Avant d'étudier le montage et l'utilisation de ces deux
types de dérives, les seuls convenant au canoé, précisons qu'une dérive
n'ajoute rien à la stabilité du bateau, à moins d'être lestée, mais une telle
éventualité ne peut être envisagée avec une coque très légère.
Dérive centrale.
— Elle est constituée par une pale en métal remontant par
pivotement dans un puits installé à l'intérieur de la coque, dans l'axe
longitudinal, vers le centre. Pour un canoé, la pale est généralement en
duralumin, longue et étroite ; elle comporte vers la partie supérieure une
encoche qui permet de la maintenir dans n'importe quelle position sur le pivot
noyé à l'intérieur du puits. La figure 1 montre schématiquement la disposition
d'un puits de dérive composé de deux parois en bois réunies aux extrémités.
Suivant la forme, de la pale, c'est le cas sur notre croquis, l'orifice
supérieur peut être partiellement fermé vers l'arrière et ne laisser qu'une
ouverture pour permettre d'enlever la pale.
Il est préférable de monter le puits de dérive à la
construction du canoé en prévoyant une quille extérieure plus large à
l'emplacement de la fente et des renforts à l'intérieur pour maintenir le puits
qui supporte, en cours de navigation, des efforts considérables.
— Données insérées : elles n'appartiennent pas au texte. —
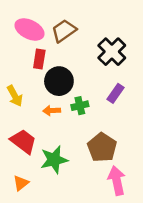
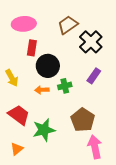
pink ellipse: (29, 29) -> (24, 24), turned -30
brown trapezoid: (64, 31) -> (68, 25), moved

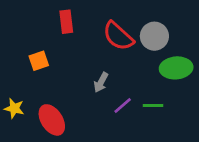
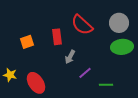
red rectangle: (66, 22) -> (57, 37), moved
gray circle: (154, 36) -> (119, 23), moved
green line: (153, 105) -> (106, 85), moved

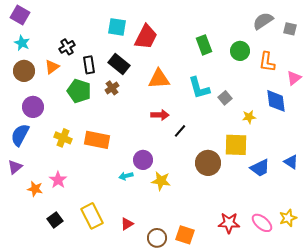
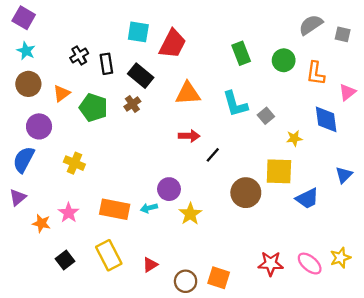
black rectangle: (89, 65) -> (106, 64), moved
orange triangle: (52, 67) -> (61, 93), moved
orange rectangle: (97, 140) -> (115, 209), moved
blue triangle: (291, 162) -> (344, 175), moved, turned 42
yellow star: (161, 181) -> (190, 214), turned 30

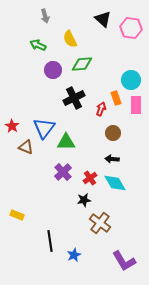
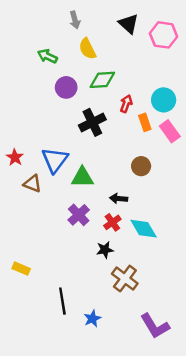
gray arrow: (45, 16) -> (75, 20), moved
pink rectangle: (136, 105) -> (170, 131), turned -36
red arrow: (101, 109) -> (126, 104), moved
black arrow: (112, 159) -> (119, 199), moved

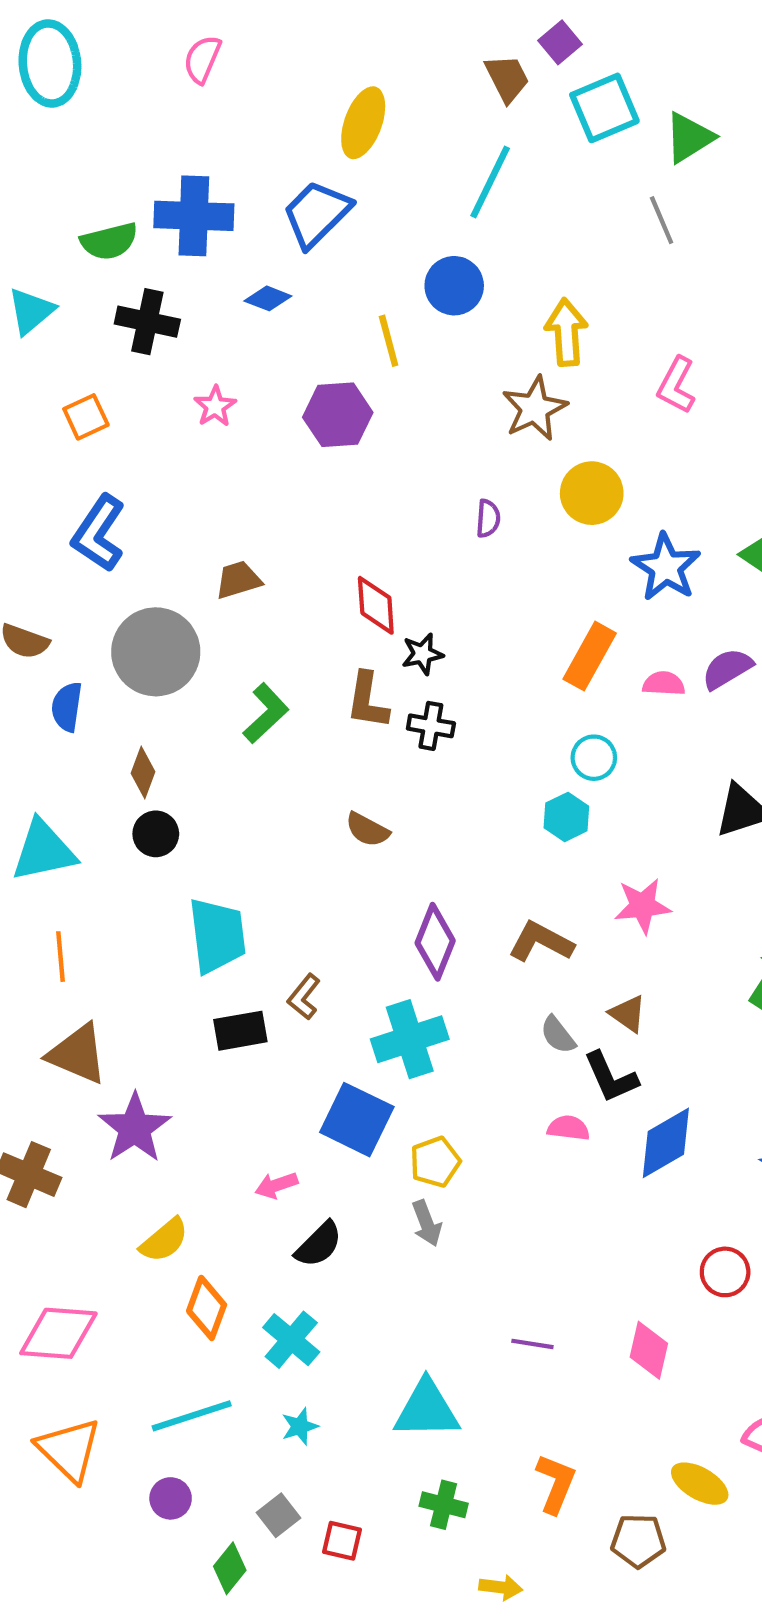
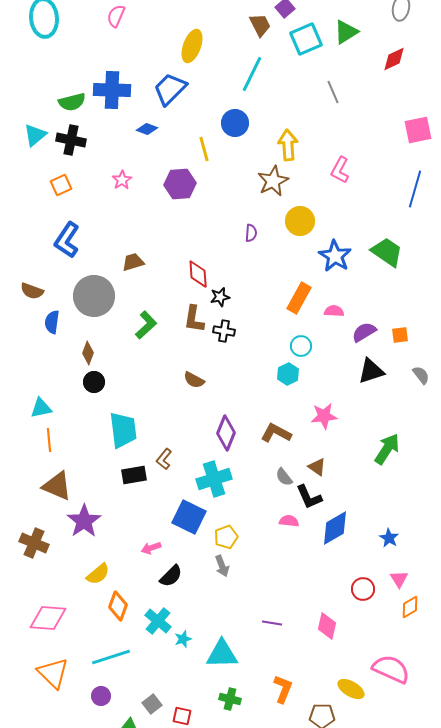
green triangle: (689, 138) -> (346, 32), moved
black cross: (147, 322) -> (71, 140), moved
purple semicircle: (727, 669) -> (364, 332), moved
cyan triangle: (44, 851) -> (41, 408), moved, size x0.7
cyan star: (300, 1426) -> (183, 639), moved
La solution
qui consiste à rapporter un puits sur un canoé courant est très délicate et
risque fort d'apporter des déboires.
L'emplacement du puits doit être déterminé avec précision en
fonction du centre de voilure, et il est sage de s'en rapporter, pour ce
calcul, à l'expérience d'un architecte naval.
Dérive latérale.
— Elle a l'avantage de ne modifier en rien la structure du canoé
et de ne pas l'alourdir ; son encombrement est nul à l'intérieur du
bateau. Pouvant être posée à un emplacement variable, elle facilite la
recherche du meilleur équilibre en fonction du centre de voilure. Par contre,
son rendement est un peu inférieur à celui d'une dérive centrale, et il arrive
-que le contact d'une pale avec la crête d'une vague fasse embarquer un peu
d'eau.
Une dérive latérale se compose d'une traverse en bois
terminée par deux joues, contre lesquelles s'appuient les pales (fig. 2). La
traverse est fixée au canoé par deux cales de serrage qui prennent appui sous
les plats-bords. Les boulons de ces cales se déplacent dans deux fentes
pratiquées dans la traverse pour permettre un réglage en fonction de la largeur
du canoé. L'assemblage des joues est renforcé par des équerres métalliques.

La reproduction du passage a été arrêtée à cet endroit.